Ireland plans to continue J&J Gardens with Hayes this year, and he said that he wants to continue running businesses, and doing other things, in the future. “I want to do a lot of stuff when I grow up,” Ireland said.
Endeavors like Ireland’s are what Judge is hoping for with his Seeds For Growth project. Made possible by Co-op store owner Steve Martin’s donation of more than 200 Page’s Seeds packets both last year and this year, Judge is asking anyone interested in growing produce and donating one third of it to the local food shelter to participate in Seeds For Growth.
“We are encouraging people to start their own agriculture business,” Judge said on Tuesday. “These seeds are meant to be starters.”
Judge added, “Our mission is to get the seeds, connect people with the seeds, and oversee the program.”
Judge, who is also a Spanish teach in Colchester, said he began the project out of a love for gardening, community growth, and food sustainability. “This is my passion,” he said. Judge added that he has a particular talent for growing potatoes, and expects to expand his own garden through the project.

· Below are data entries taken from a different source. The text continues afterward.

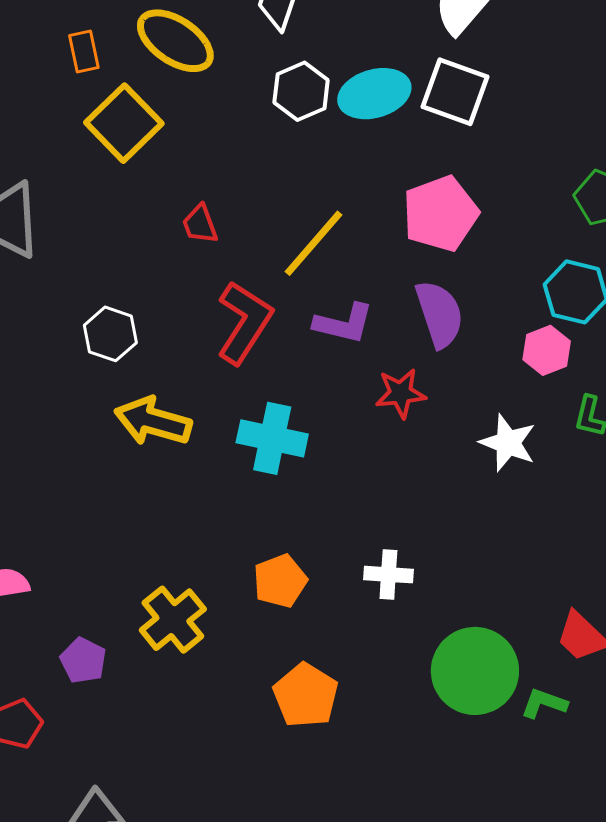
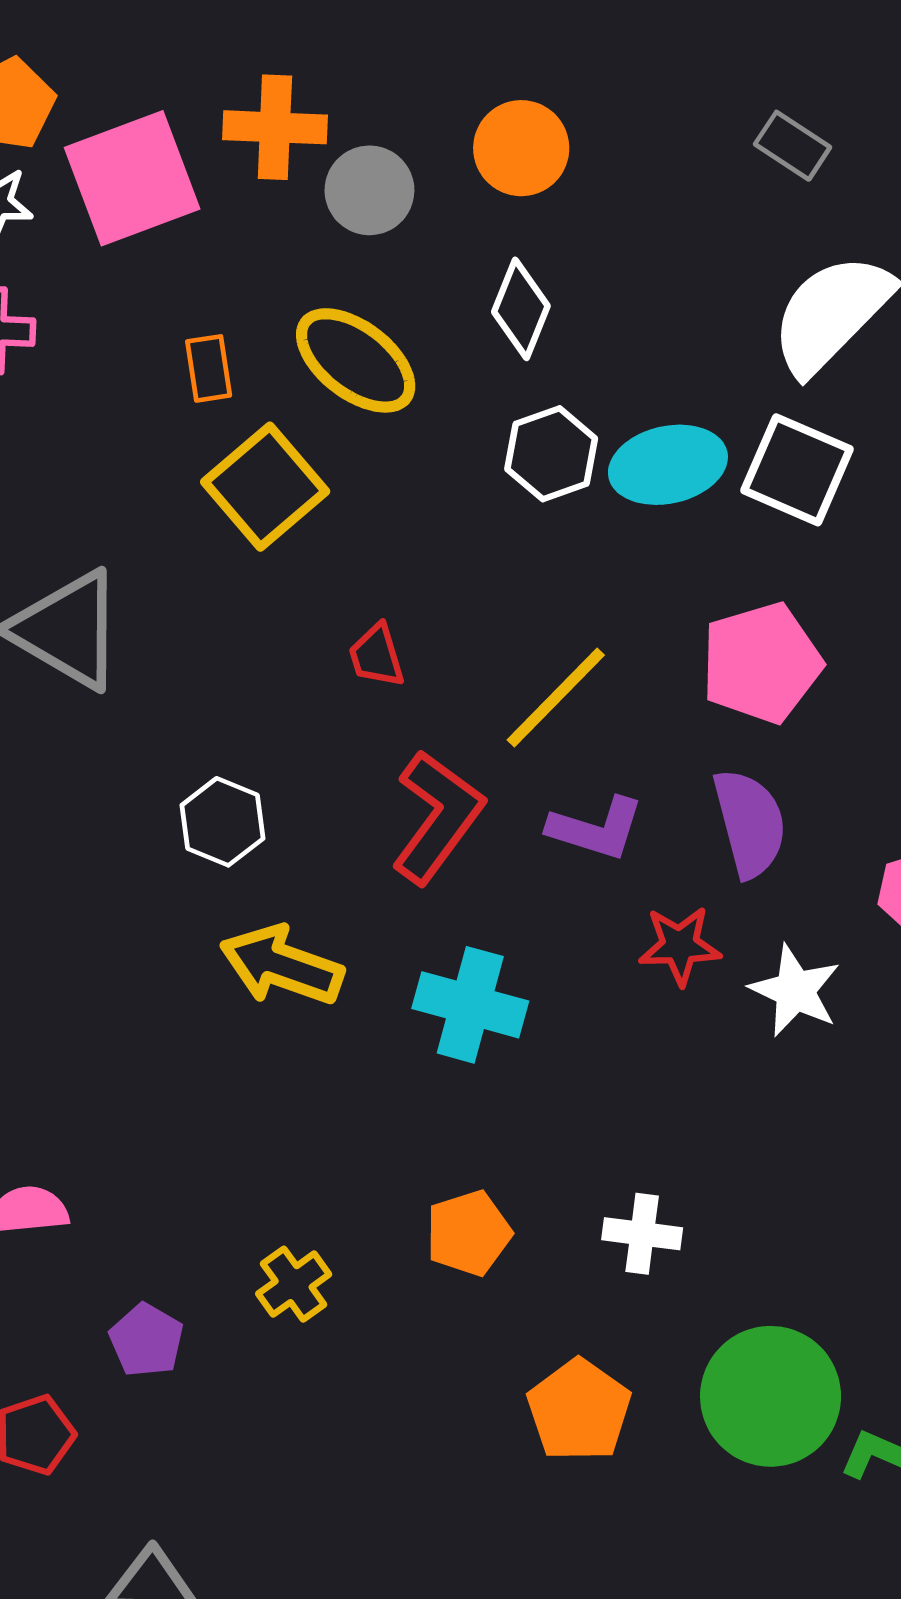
white star: (508, 443) -> (795, 991), moved
yellow cross: (173, 620) -> (294, 1284), size x0.7
orange pentagon: (306, 695) -> (579, 1410), moved

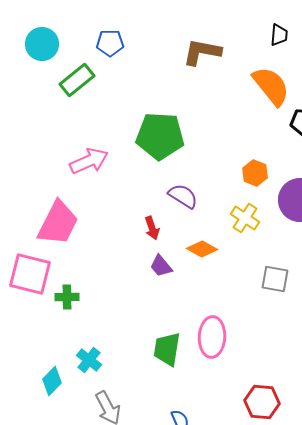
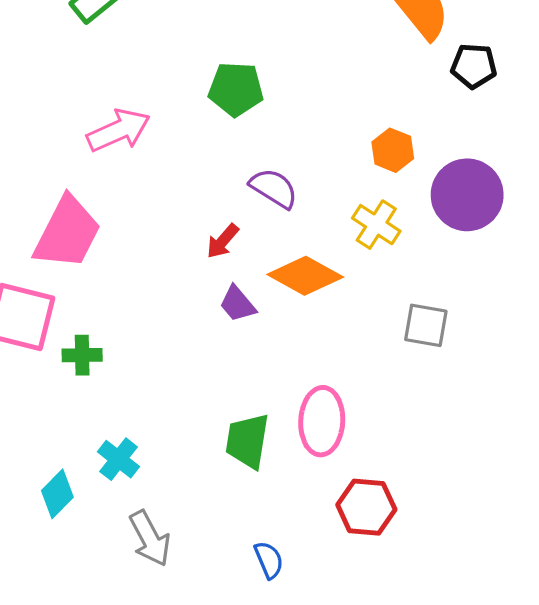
green pentagon: (160, 136) -> (236, 89), size x0.7
red arrow: (152, 228) -> (223, 241), turned 60
orange diamond: (202, 249) -> (305, 276), size x1.4
red hexagon: (262, 402) -> (366, 507), moved

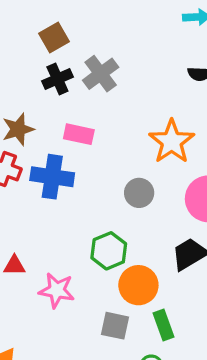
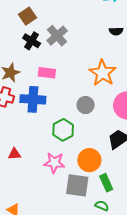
black cross: (57, 79) -> (32, 41), turned -30
green hexagon: (109, 251) -> (63, 130), moved
pink star: (57, 290) -> (54, 163), moved
gray square: (115, 326) -> (77, 185), size x1.4

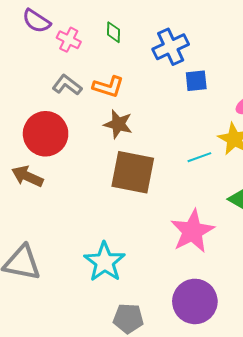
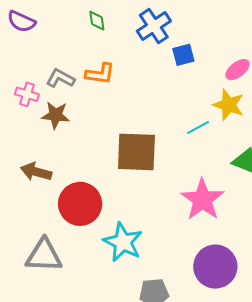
pink cross: (69, 40) -> (27, 94), moved
brown star: (118, 124) -> (56, 115), moved
red circle: (46, 134) -> (80, 204), moved

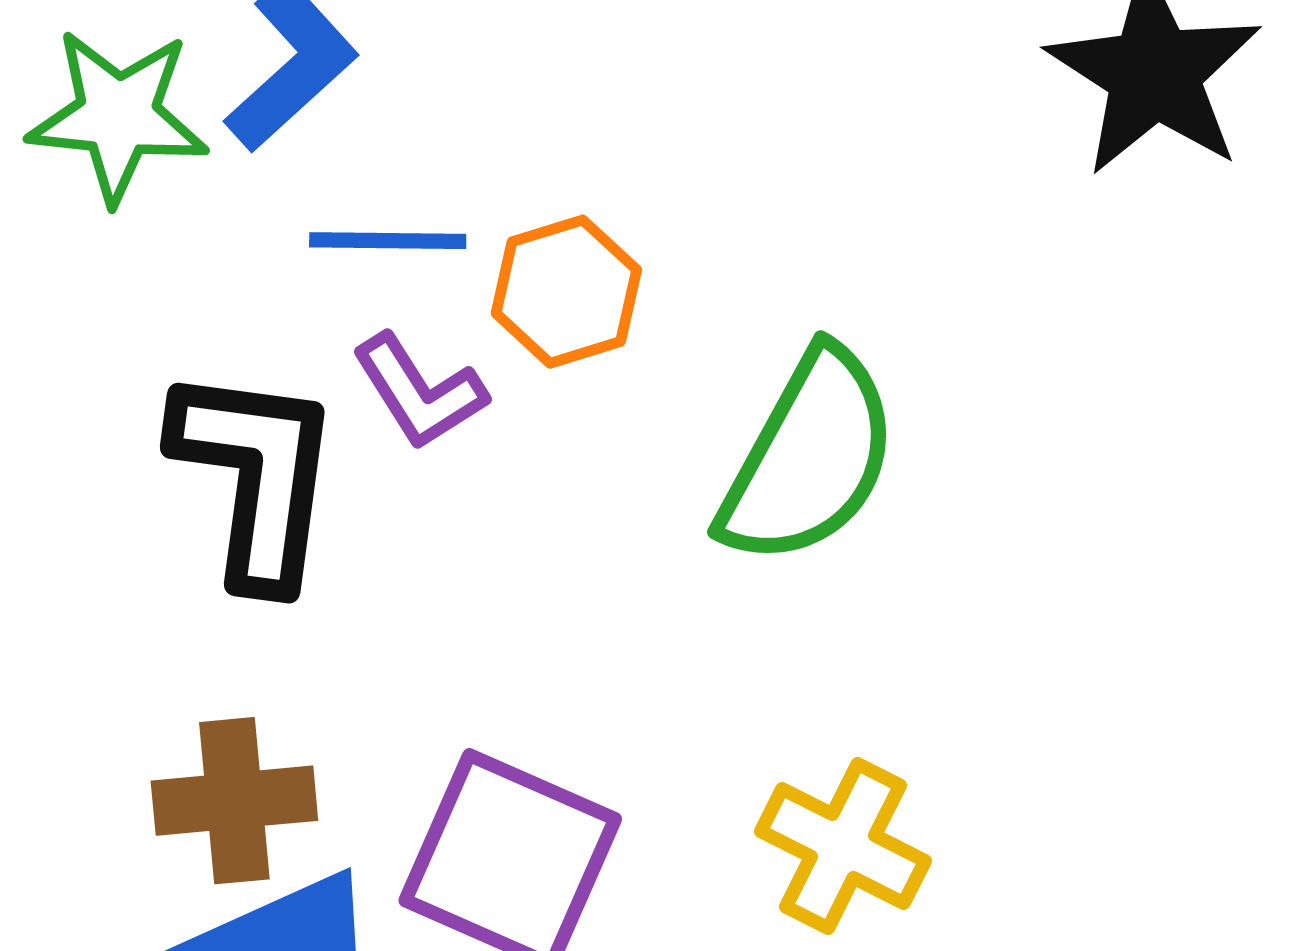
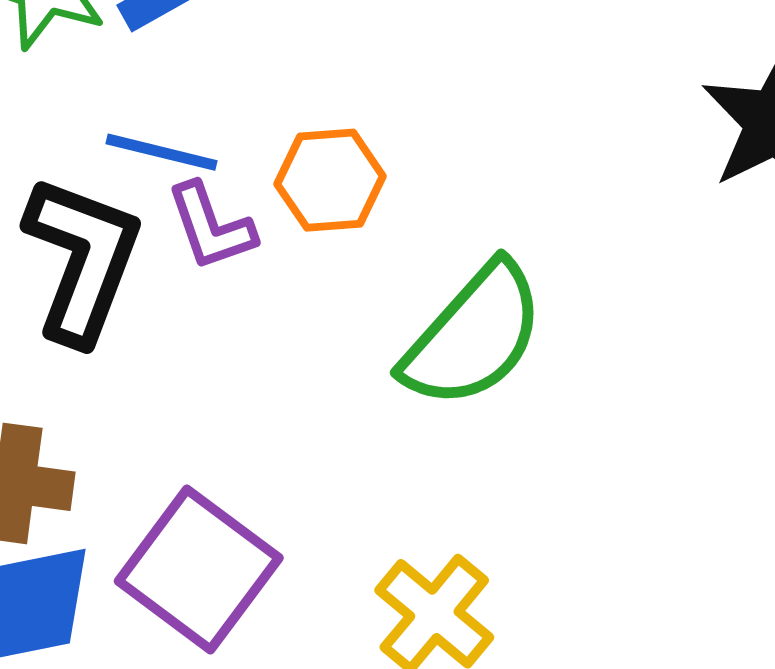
blue line: (388, 241) -> (162, 152), moved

“We [think] it’s a great idea,” said Martin yesterday. Martin pointed to Judge as the main organizer of the project, the person who brought the Co-op, Page’s seeds, and the food shelf together.
When asked if he expected to continue making the seed donations in future years, Martin said, “I don’t see why not.”
Those wanting to take part in Seeds For Growth can receive up to five packets of Page’s Seeds, which are now available at Northwest Family Foods on 5 Lemnah Drive. The seeds are being given out on a first-come, first-served basis, and are available Monday through Friday, 1-4 p.m. Contact Sherry Dudley at 527-7392 ext. 106 with questions.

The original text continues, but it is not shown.